The long road to getting m-payments right

February 28th, 2014 by · Leave a Comment

This article was authored by Joseph Waring, and was originally posted on telecomasia.net.

Mobile money has come a long way in a few years. But with each passing month, the ecosystem has only become more complex, with new alliances, partnerships and solutions rolled out almost weekly.

Tuesday’s session on “Moving money” at the Mobile World Congress unfortunately didn’t add much in the way of clarity to the fragmented segment.
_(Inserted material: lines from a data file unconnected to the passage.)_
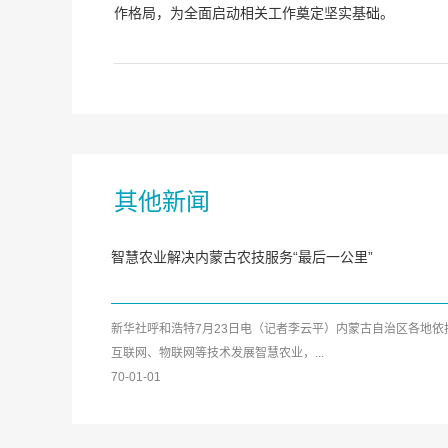
作格局，为全面启动相关工作奠定坚实基础。
其他新闻
智慧农业解决内蒙古农技服务“最后一公里”
新华社呼和浩特7月23日电（记者李云平）内蒙古自治区各地依
互联网、物联网等技术发展智慧农业，...
70-01-01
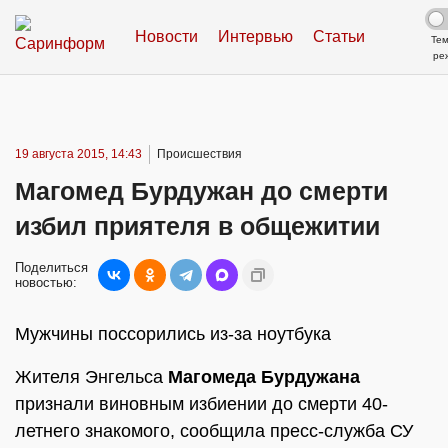
Новости
Интервью
Статьи
Те
ре
19 августа 2015, 14:43
Происшествия
Магомед Бурдужан до смерти
избил приятеля в общежитии
Поделиться
новостью:
Мужчины поссорились из-за ноутбука
Жителя Энгельса
Магомеда Бурдужана
признали виновным избиении до смерти 40-
летнего знакомого, сообщила пресс-служба СУ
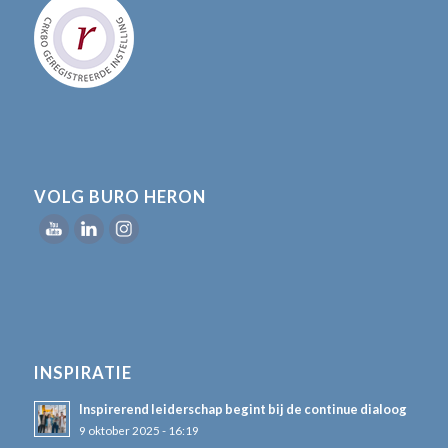
VOLG BURO HERON
INSPIRATIE
Inspirerend leiderschap begint bij de continue dialoog
9 oktober 2025 - 16:19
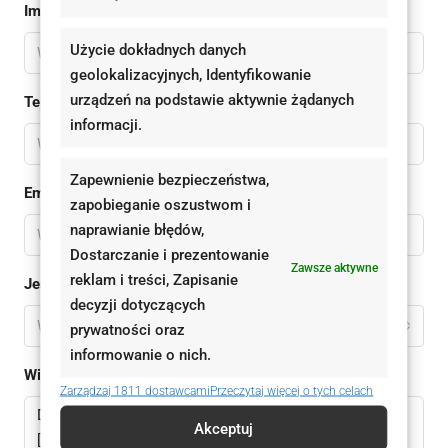
Imię
Użycie dokładnych danych
geolokalizacyjnych, Identyfikowanie
urządzeń na podstawie aktywnie żądanych
Telefon
informacji.
Zapewnienie bezpieczeństwa,
Email
zapobieganie oszustwom i
naprawianie błędów,
Dostarczanie i prezentowanie
Zawsze aktywne
reklam i treści, Zapisanie
Jestem
decyzji dotyczących
Wybierz
prywatności oraz
informowanie o nich.
Wiadomomść
Zarządzaj 1811 dostawcami
Przeczytaj więcej o tych celach
Akceptuj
The speakers did spotlight the huge opportunity, but in terms of moving forward, they only offered sweeping generalities like “we have to do this together”.

Michael Abbott CEO of Isis – the US mobile payment platform supported by AT&T, Verizon and T-Mobile — explained how the company did almost everything wrong in the earlier stages, before realizing it had to work with the credit card companies and not compete with them and not expect retailers to switch out their point-of-purchase gear.

With consumers’ wallets cluttered with credit cards, loyalty cards and coupons, he said people want to use mobile phones to help simplify there lives.

Isis is an integrated app that can handle multiple credit cards, and consumers can add new a card via a bank website in near real time. Users can pay with their virtual cards, which also link to other banking services. As part of loyalty programs, retailers can deliver coupons directly to a user’s phone.

Abbott said there are now 300 million Isis capable phones, with 60 devices available. The average number of taps per user is six to seven a month. In only 90 days usage is growing 50% a month.

When asked why there aren’t more Isis-like alliances around the world, he said: “It’s hard. It took us 36 months to build alliances, build trust and security. And it can happen only at CEO level, when they understand the needs of consumers.”

He says similar mobility payment platforms will eventually emerge around the world. “It’s coming — operators will come together.”

Ana Maria Llopis from Dia Supermarkets, said she’s not sure that NFC will be the standard moving forward. “It is in the US, but it’s not certain elsewhere.”

Of course there is demand for an international cross-border mobile payment solution, but Ajit Joshi from Infiniti Retail said additional problems, mostly vitally a regulation, arise as you go cross border.

Turning to the opportunities for digital money, Citigroup CEO Michael Corbat said that today 85% of global consumer transactions are still paper based. So just 15% is digital. To put that in perspective, Citi moves an average of $3 trillion a day in business and intuitional flows, with nearly all of that moved electronically.

“There is clearly a lot of room for improvement and growth.”

A study found that a 10% increase in the adoption of digital money would move $1 trillion worth of off-the-books transactions into the formal economy, with a corresponding $100 billion increase in global tax revenue.

He noted that while some three billion have mobile phones, just two billion have bank accounts. “In markets where banking is not well established, people are going straight to mobile payments, skipping the plastic and branch altogether.”

Citi estimates that a 10% increase in digital usage will bring an additional 220 million people into the banking systems.